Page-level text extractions
++++++

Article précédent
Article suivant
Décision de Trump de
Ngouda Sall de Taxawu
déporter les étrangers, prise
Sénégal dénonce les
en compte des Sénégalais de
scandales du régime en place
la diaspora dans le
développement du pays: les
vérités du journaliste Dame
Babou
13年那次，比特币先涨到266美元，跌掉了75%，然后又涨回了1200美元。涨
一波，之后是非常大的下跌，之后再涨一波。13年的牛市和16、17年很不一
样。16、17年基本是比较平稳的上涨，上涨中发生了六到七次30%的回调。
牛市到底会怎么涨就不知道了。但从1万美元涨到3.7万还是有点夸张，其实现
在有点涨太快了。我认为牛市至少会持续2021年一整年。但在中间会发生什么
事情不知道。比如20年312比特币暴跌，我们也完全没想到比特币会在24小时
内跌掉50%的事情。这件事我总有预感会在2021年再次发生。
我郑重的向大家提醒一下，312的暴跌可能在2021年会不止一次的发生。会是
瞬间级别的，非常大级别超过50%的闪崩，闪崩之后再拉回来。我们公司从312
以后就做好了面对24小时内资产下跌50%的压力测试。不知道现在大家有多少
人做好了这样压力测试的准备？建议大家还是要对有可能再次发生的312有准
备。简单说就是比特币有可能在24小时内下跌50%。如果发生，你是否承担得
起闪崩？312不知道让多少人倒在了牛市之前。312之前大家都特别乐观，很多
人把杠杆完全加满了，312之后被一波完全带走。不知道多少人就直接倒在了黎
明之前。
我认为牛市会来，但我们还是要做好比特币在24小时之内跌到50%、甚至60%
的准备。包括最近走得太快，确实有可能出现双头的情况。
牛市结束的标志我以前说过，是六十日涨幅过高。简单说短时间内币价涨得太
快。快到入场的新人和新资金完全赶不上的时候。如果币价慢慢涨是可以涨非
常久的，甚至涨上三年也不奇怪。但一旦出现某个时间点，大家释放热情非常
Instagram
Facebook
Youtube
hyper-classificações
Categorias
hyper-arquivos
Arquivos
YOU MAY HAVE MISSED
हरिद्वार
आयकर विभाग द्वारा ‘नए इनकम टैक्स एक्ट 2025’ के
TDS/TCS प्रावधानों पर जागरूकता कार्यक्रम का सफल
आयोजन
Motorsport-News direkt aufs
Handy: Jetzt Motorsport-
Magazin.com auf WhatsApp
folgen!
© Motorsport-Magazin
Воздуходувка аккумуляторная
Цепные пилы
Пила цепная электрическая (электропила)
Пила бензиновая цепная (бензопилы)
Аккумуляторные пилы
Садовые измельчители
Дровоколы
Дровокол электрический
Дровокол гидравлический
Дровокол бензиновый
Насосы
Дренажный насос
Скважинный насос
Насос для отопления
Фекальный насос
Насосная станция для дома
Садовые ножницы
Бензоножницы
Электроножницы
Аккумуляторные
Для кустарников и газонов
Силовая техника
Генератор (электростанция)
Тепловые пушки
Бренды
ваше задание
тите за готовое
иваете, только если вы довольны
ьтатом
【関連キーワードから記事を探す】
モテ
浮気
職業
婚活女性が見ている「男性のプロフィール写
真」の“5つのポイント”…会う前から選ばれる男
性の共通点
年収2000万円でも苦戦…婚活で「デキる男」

++++++

→ **Work to complete**
Read the entries above, then pull out the lines that include "Magazin".

→ **Result for this task**
Magazin.com auf WhatsApp
© Motorsport-Magazin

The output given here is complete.